August 12, 2005
In the two years since the great blackout of 2003, Ontarians haven’t learned the valuable lesson of conservation and energy experts warn that rolling blackouts could become a reality if the province’s power supply crunch worsens.
The good news since the blackout is that electricity transmission facilities, their maintenance standards and emergency measures have improved, said Tom Adams, executive director of Energy Probe.
“But the bad news is on the consumption side we have continued to hit records . . . and are on track to just continue” doing that, he said.
With weeks of sweltering weather this summer, Ontarians cranked up their air conditioners, which led to record-breaking demand for power and four pleading calls to conserve from the agency that monitors the province’s power system.
In an effort to avoid rolling blackouts, voltage across the province was cut by five per cent over two consecutive days – a measure that causes brownouts and keeps some equipment from working.
“On the consumption side, we have not turned the corner yet and there’s no sign of it,” Adams said.
With demand nearly outstripping supply at times, “there’s no question that it’s just a matter of time before another blackout happens,” said Dave Martin, energy coordinator with Greenpeace Canada.
“The electricity system in Ontario is stressed to the max.”
It was 4:15 p.m. EDT on a sweaty Aug. 14, 2003 when a fault on a transmission line in Ohio led to a cascading blackout that cut power to the eastern Unites States and all of Ontario.
It ground air and public transportation to a halt. Traffic lights stopped. Cities went dark. Businesses closed for days and workers walked home in the oppressive heat of the summer.
Although the transmission problem was blamed for the blackout, it highlighted the interconnectedness of the power grids between the United States and Ontario and the stress the system faced from ever-rising demand.
Since then Ontario’s hydro maintenance practices have been held up as the standard, said Hydro One spokesman Peter Gregg. Recent audits of utilities in Ontario and the eastern United States have made the entire electricity grid more reliable, he added.
The blackout drove home to people and businesses just how valuable electricity is in our digital world, and how we can’t get along without it.
In the days following, businesses and residents were asked to severely curtail their use of electricity as hydro officials restored power to the strained system.
And people heeded the call, cutting back by about 20 per cent, said Fiona Oliver-Glasford, director of operations with the Canadian Energy Efficiency Alliance.
But several weeks later people went back to their usual habits of blasting the air conditioner and leaving lights and electronics on, and those habits are hard to break, Oliver-Glasford said.

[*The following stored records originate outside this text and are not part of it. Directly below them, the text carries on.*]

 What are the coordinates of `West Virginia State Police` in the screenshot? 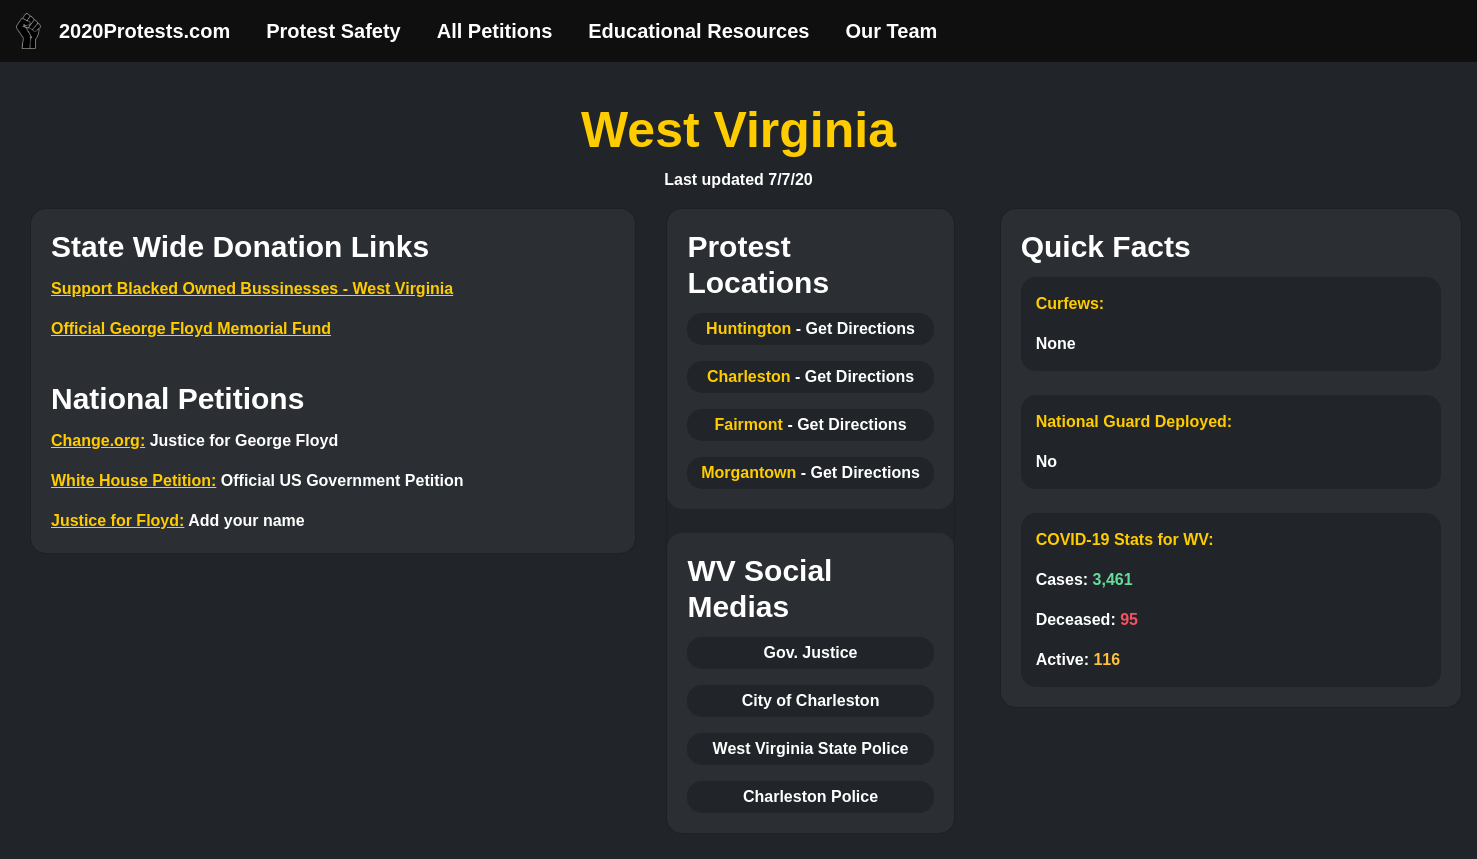 It's located at (811, 748).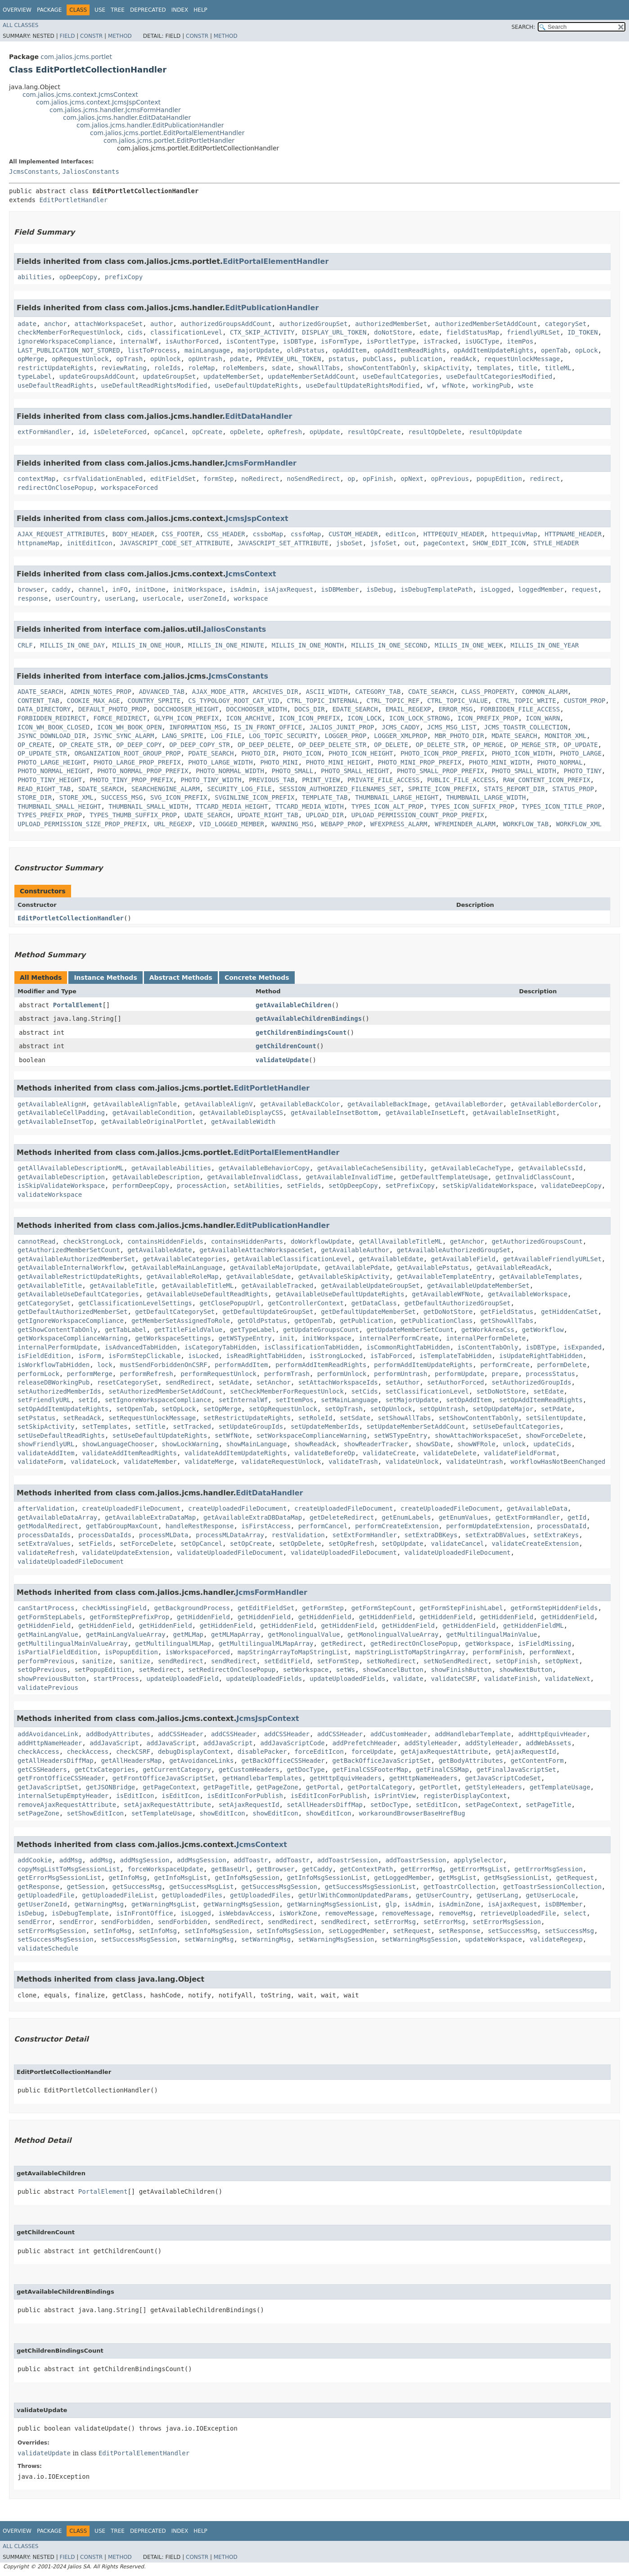 Image resolution: width=629 pixels, height=2576 pixels. Describe the element at coordinates (46, 1661) in the screenshot. I see `performPrevious` at that location.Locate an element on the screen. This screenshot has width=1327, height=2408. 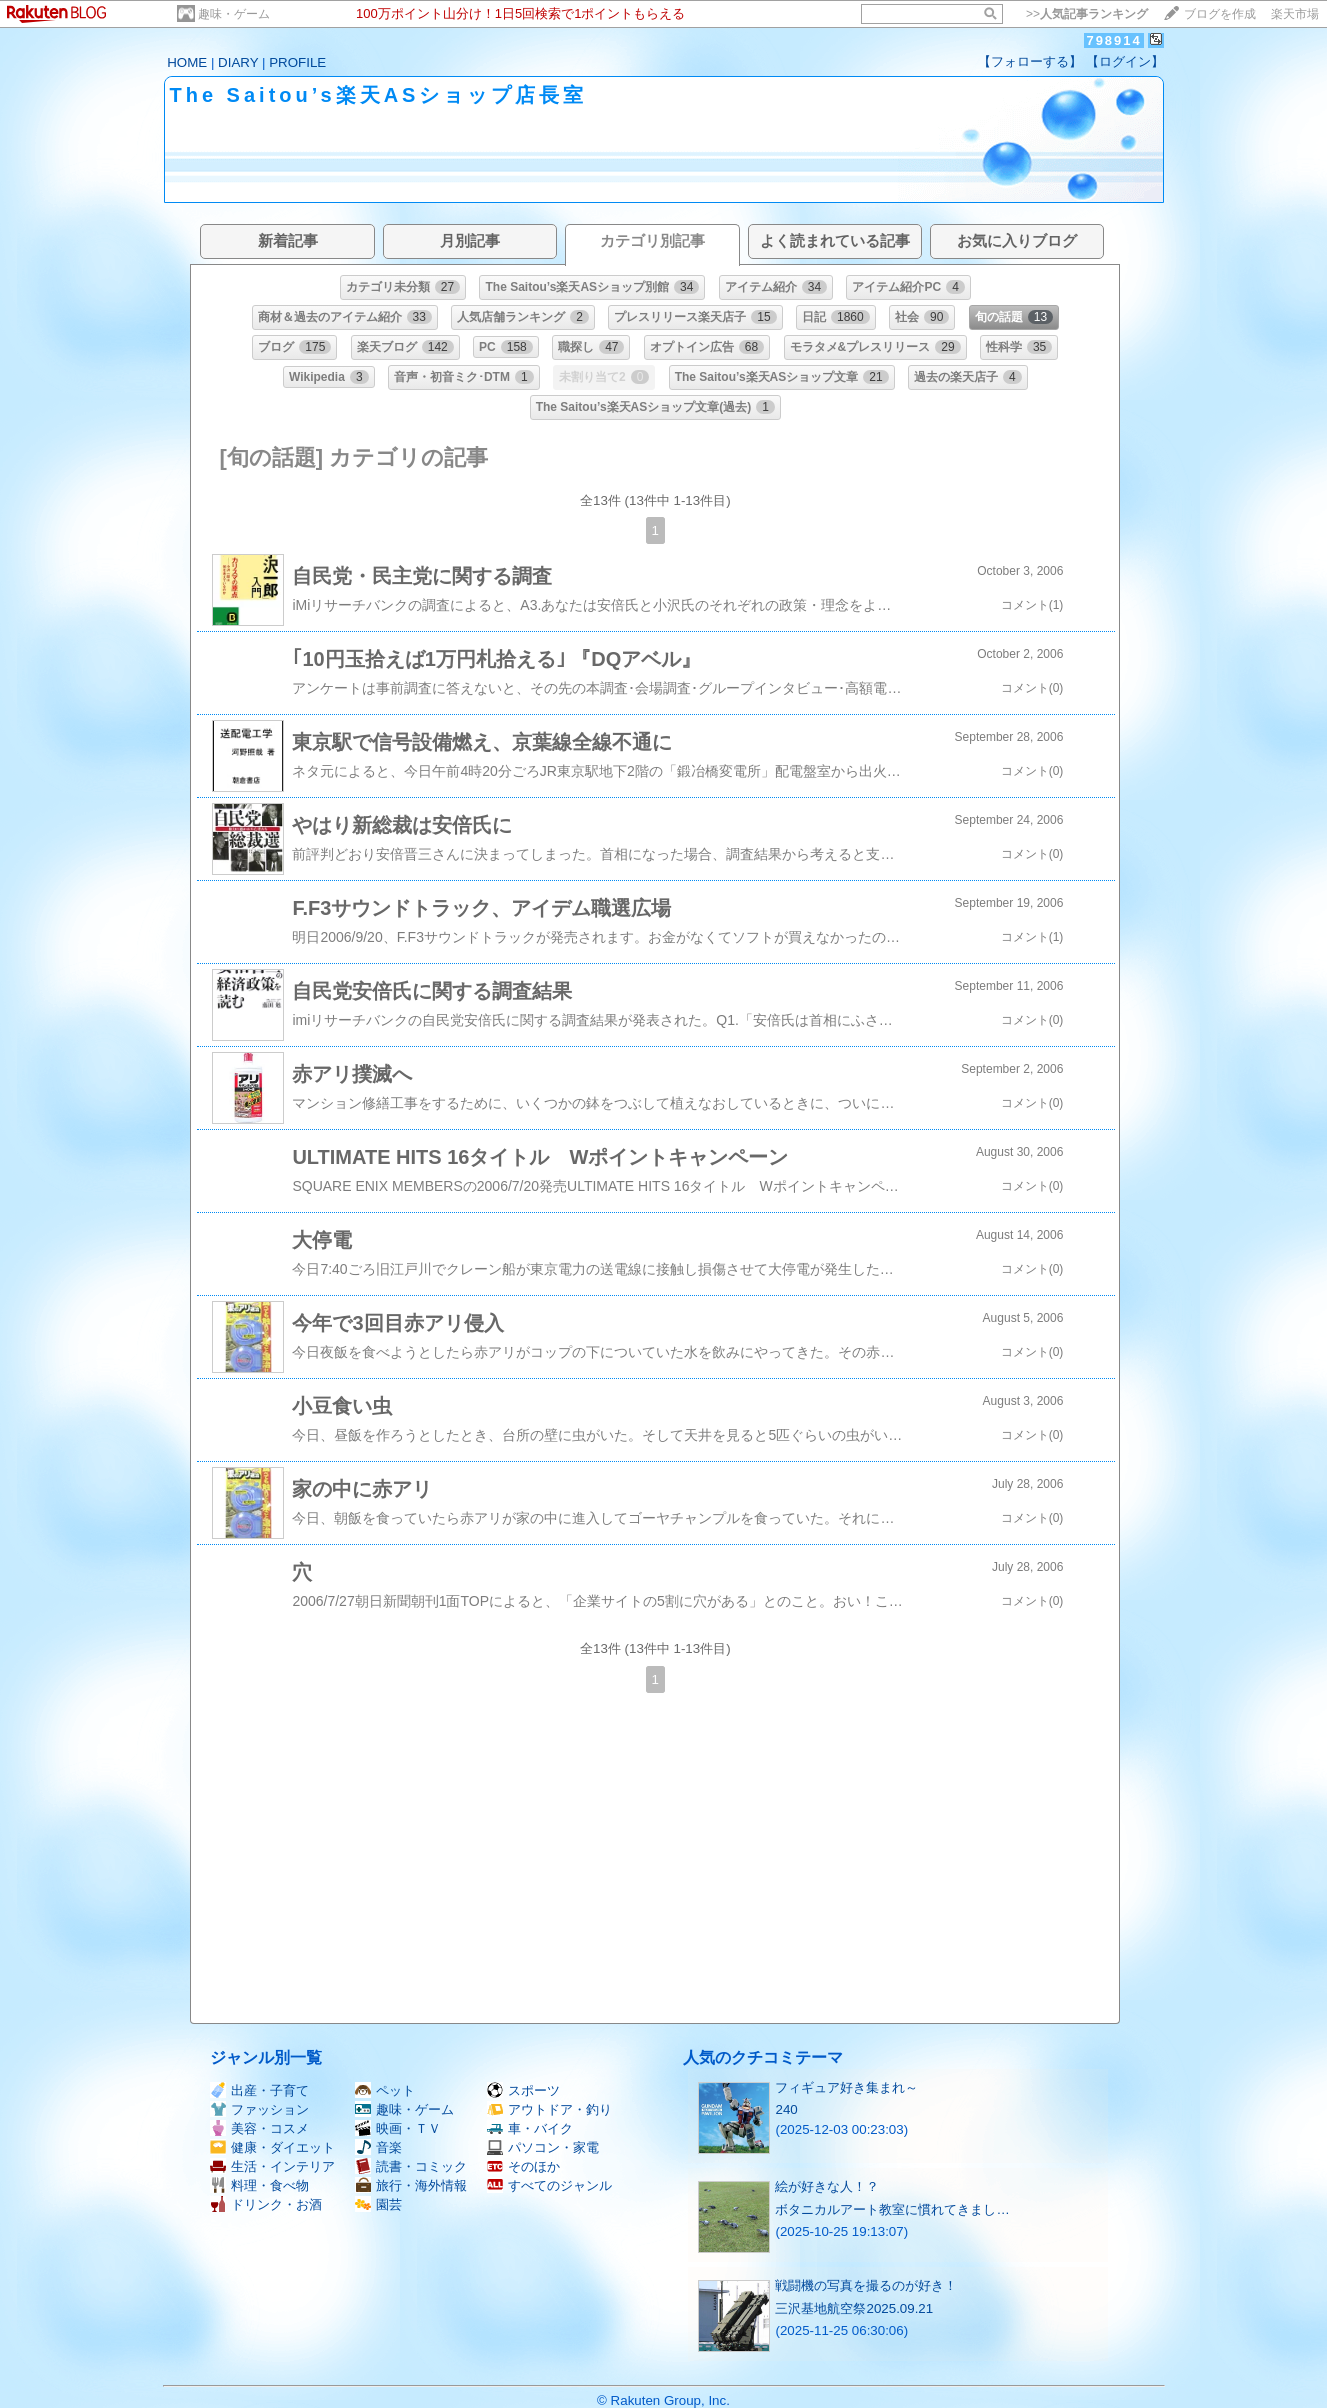
旅行・海外情報 is located at coordinates (411, 2185).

“To change that takes a long time,” but slowly people are starting to make conservation part of their daily lives, she said.
But change requires more government incentives and higher efficiency standards on new appliances and buildings, added Oliver-Glasford.
The province has faced criticism for being slow to act on conservation, the cheapest way to get more power. In May, the government named Peter Love as its chief conservation officer to lead its charge.
Love said he’s working with local hydro utilities on their conservation plans, and this fall will outline other provincewide programs to spur changes to energy consumption habits.
Love said he will also issue a formal call for proposals from big industry to cut 250 megawatts of demand.
The four warnings from the Independent Electricity System Operator, which manages the power system, has kept conservation at the forefront this summer, said Terry Young, the agency’s spokesman.
“The situation we’ve been in this summer has certainly reinforced that thinking (that) we need to change the way we use electricity, we need to improve our efficiency,” Young said. This summer’s electricity bills will emphasize that fact, he added.
“We need to understand that there’s not a limitless supply at times,” he said.
Although Adams doesn’t expect a blackout in the magnitude of 2003, he said he thinks Ontario could face California’s dilemma in 2000 where rolling blackouts become the norm. That’s where power to one region is cut temporarily because demand outstrips supply.
“That the scenario I fear,” Adams said.
Ontario has taken steps to get 9,000 megawatts of new power built in the province, but it will be years before new generating plants are up and running. In the meantime, the government is going ahead with closing its polluting coal plants, which provide about 20 per cent of Ontario’s power.
The province has to move on conservation, improve transmission and get more supply, Adams said. The government needs to get out of regulating prices so that people pay the real cost of electricity, and that will spur companies to come into the market and build more generating capacity, he added.